Data suggesting slowdown in inflation raises estimates for soft landing in US economy


(MENAFN) Recent data suggesting a slowdown in inflation and ongoing economic growth have led to rising estimates for a soft landing in the US economy. The possibility of whether the Federal Reserve (Fed) will successfully navigate this challenge with a soft or hard landing remains uncertain. While the latest indicators lean toward a soft landing scenario, external factors such as geopolitical tensions and the upcoming presidential elections on November 3 pose risks that could disrupt this outlook.

In economic terms, a soft landing is akin to a gradual and damage-free descent of an airplane. It refers to the delicate balancing act of monetary policy tightening that aims to control inflation without triggering significant negative consequences for the economy. Although the term "soft landing" does not have an official definition, it typically describes the cooling of an overheated economy without pushing it into a recession, achieved through careful monetary policy measures.

A successful soft landing occurs when a central bank raises interest rates to combat inflation while avoiding a substantial increase in unemployment or a downturn in the country’s gross domestic product (GDP). In contrast, a hard landing refers to a scenario where these policy decisions result in recession and elevated unemployment levels. Historical examples highlight the challenges of this balancing act; for instance, in 1979, former Fed Chairman Paul Volcker raised interest rates above 19 percent to combat inflation, which was running at 11 percent annually. This aggressive move led to a deep recession that lasted 16 months and saw unemployment peak at 10.8 percent.

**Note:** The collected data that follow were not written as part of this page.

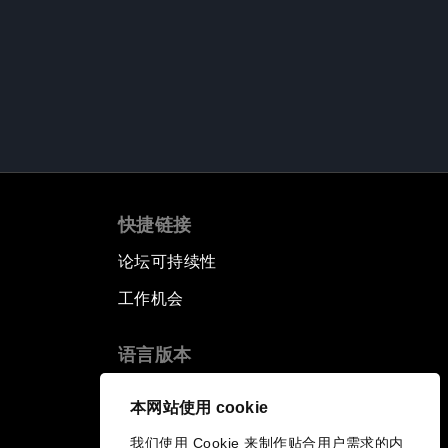
快捷链接
论坛可持续性
工作机会
语言版本
EN
ES
中文
日本語
▪
▪
▪
本网站使用 cookie
我们使用 Cookie 来制作贴合用户需求的内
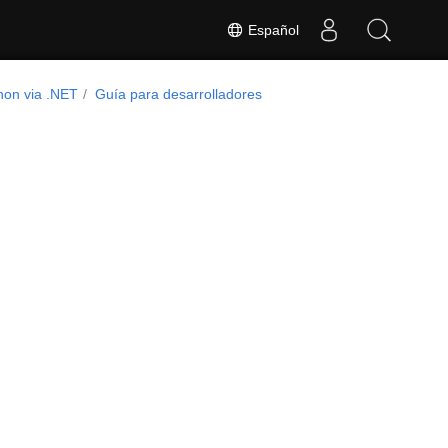
Español
hon via .NET
Guía para desarrolladores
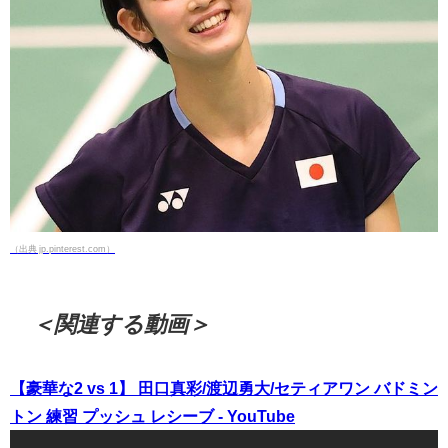
（出典 jp.pinterest.com）
＜関連する動画＞
【豪華な2 vs 1】 田口真彩/渡辺勇大/セティアワン バドミン
トン 練習 プッシュ レシーブ - YouTube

In contrast, a notable example of a soft landing occurred during the tenure of Fed Chairman Alan Greenspan in February 1994. At that time, US unemployment decreased from 7.8 percent to 6.6 percent while inflation stood at 2.8 percent and interest rates were around 3 percent. Concerned about potential inflation, the Fed preemptively raised interest rates from 3 percent to 6 percent in 1994 and subsequently cut them the following year. Greenspan later referred to this period as one of the Fed’s "proudest" achievements in his memoirs, demonstrating the delicate interplay between monetary policy and economic stability.